15 Jul 2024 - by 'Maurits van der Schee'
In April I wrote Fyne Mines (Minesweeper in Go using Fyne) and I'm very happy with the release on the Fyne Games page. When further investigating cross platform game development (in Go) I ran into the RayLib engine (and it's Go bindings). During the holidays I decided to recreate my minesweeper game using RayLib to see how that would perform and how it's development in Go would compare to Ebiten and Fyne.
Source code: https://github.com/mevdschee/raylib-go-mines
Raylib uses OpenGL for rendering 2D and 3D and this results in very high performance graphics. RayLib has a very nice and clean API. RayLib includes RayGui and I used that for the buttons and the little menu at the start of the game. I tried compiling with RayGui 5.0.0, which required wayland (which could be disabled with the "x11" build tag), but ended up using RayGui 3.5.0 as I didn't need a complex GUI.
Cross-platform support is available. You can compile for Windows on Linux is with the MinGW toolset. I tried to run the resulting Windows executable under Wine and succeeded. I even added some resource data (icon and such) to the resulting Windows executable. I used the winres (go command line) tool for that (see: https://github.com/tc-hib/go-winres). I also wrote a Makefile to create both the Windows and Linux (AMD64) executables from the latest Git tag.

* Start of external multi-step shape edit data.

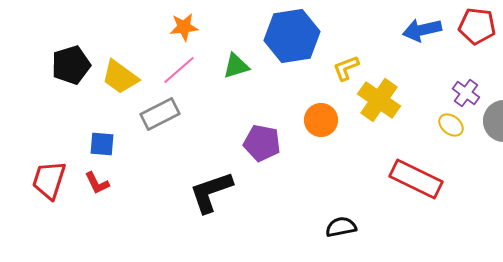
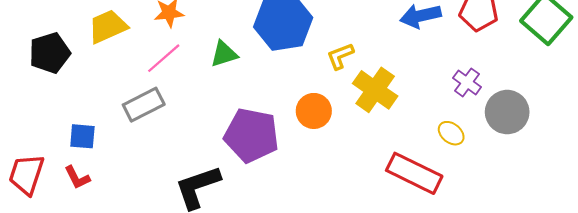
yellow trapezoid: (120, 77) -> (108, 26), moved, turned 120
yellow ellipse: (451, 125) -> (451, 133), moved
purple pentagon: (262, 143) -> (251, 135), size x1.4

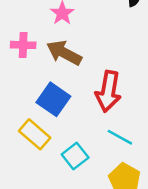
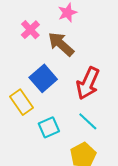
pink cross: (23, 45) -> (30, 30), turned 30

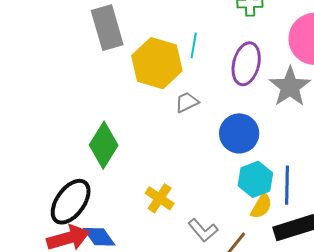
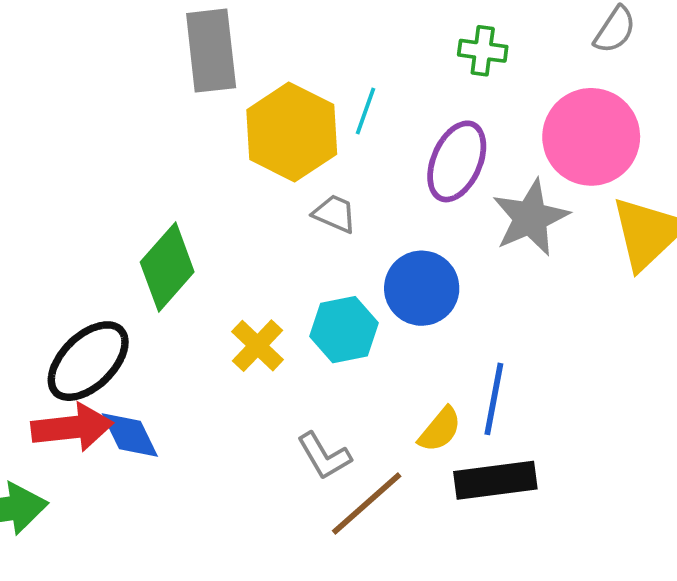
gray trapezoid: (187, 102) -> (335, 214), turned 40
cyan hexagon: (255, 179) -> (344, 330), moved
yellow cross: (160, 198) -> (258, 346), moved

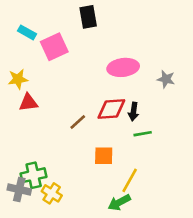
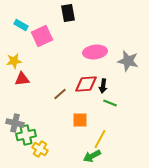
gray star: (166, 79) -> (128, 61), size x1.5
green line: (143, 134) -> (110, 103), turned 32
gray cross: (19, 190) -> (15, 123), moved

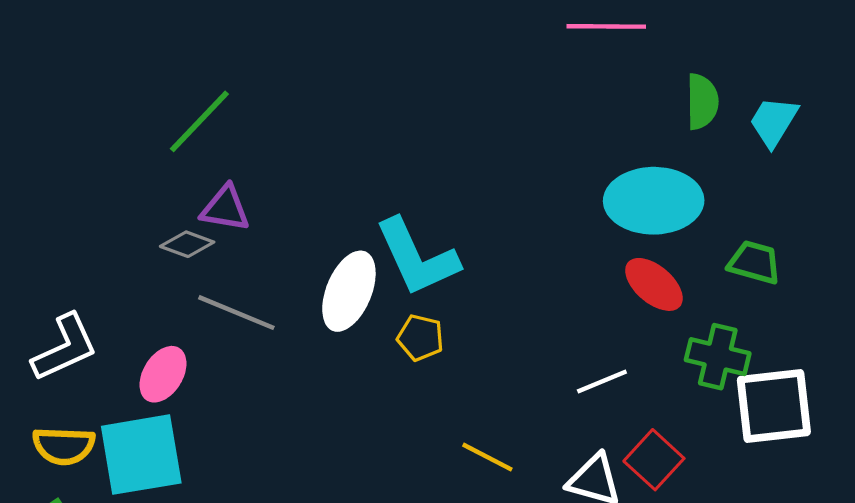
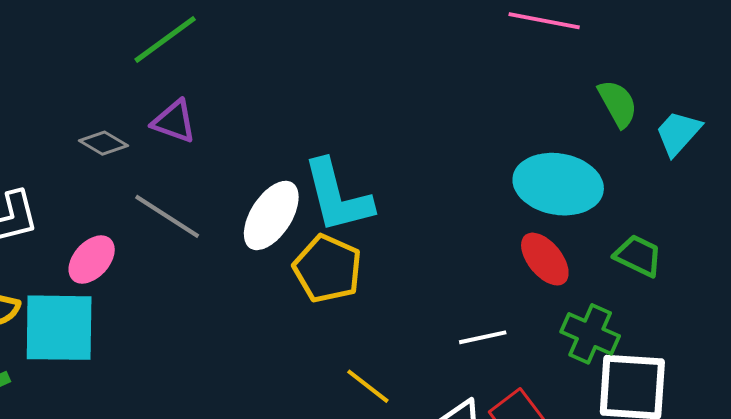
green semicircle: (702, 102) -> (618, 103), turned -39
gray diamond: (187, 244) -> (104, 143), moved
yellow pentagon: (420, 338) -> (328, 269), size x1.6

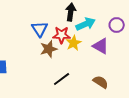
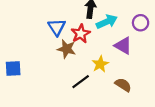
red star: (62, 35) -> (81, 34), turned -30
yellow star: (74, 43) -> (100, 64), moved
brown star: (49, 49) -> (66, 49), turned 30

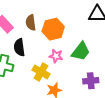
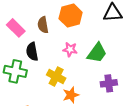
orange hexagon: (53, 29) -> (71, 16), moved
pink star: (56, 56) -> (70, 49), moved

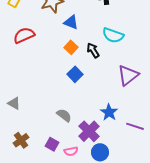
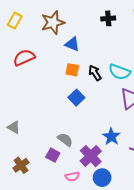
cyan semicircle: (113, 35) -> (120, 72), moved
orange square: (71, 47) -> (72, 70), turned -32
purple square: (52, 144) -> (53, 155), moved

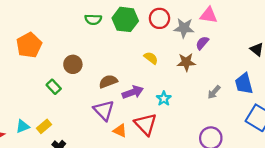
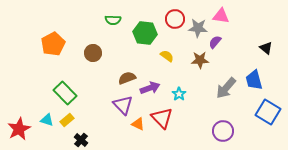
green hexagon: (125, 19) -> (145, 33), moved
brown circle: (73, 64) -> (93, 53), moved
green rectangle: (54, 87) -> (65, 93), moved, size x1.6
gray arrow: (214, 92) -> (226, 88), size x1.6
cyan triangle: (23, 126) -> (47, 120), turned 40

If you are building a small (full screen) game, then RayLib may be the optimal choice. It offers a simple and high performance OpenGL abstraction across platforms, it is fast and easy to compile, has cross-compilation support and the RayLib bindings are available in many programming languages and for many platforms. I prefer RayLib over Ebiten in general: it feels more mature and more finished and it seems easier to port to other platforms (such as HTML5, Nintendo Switch or Android).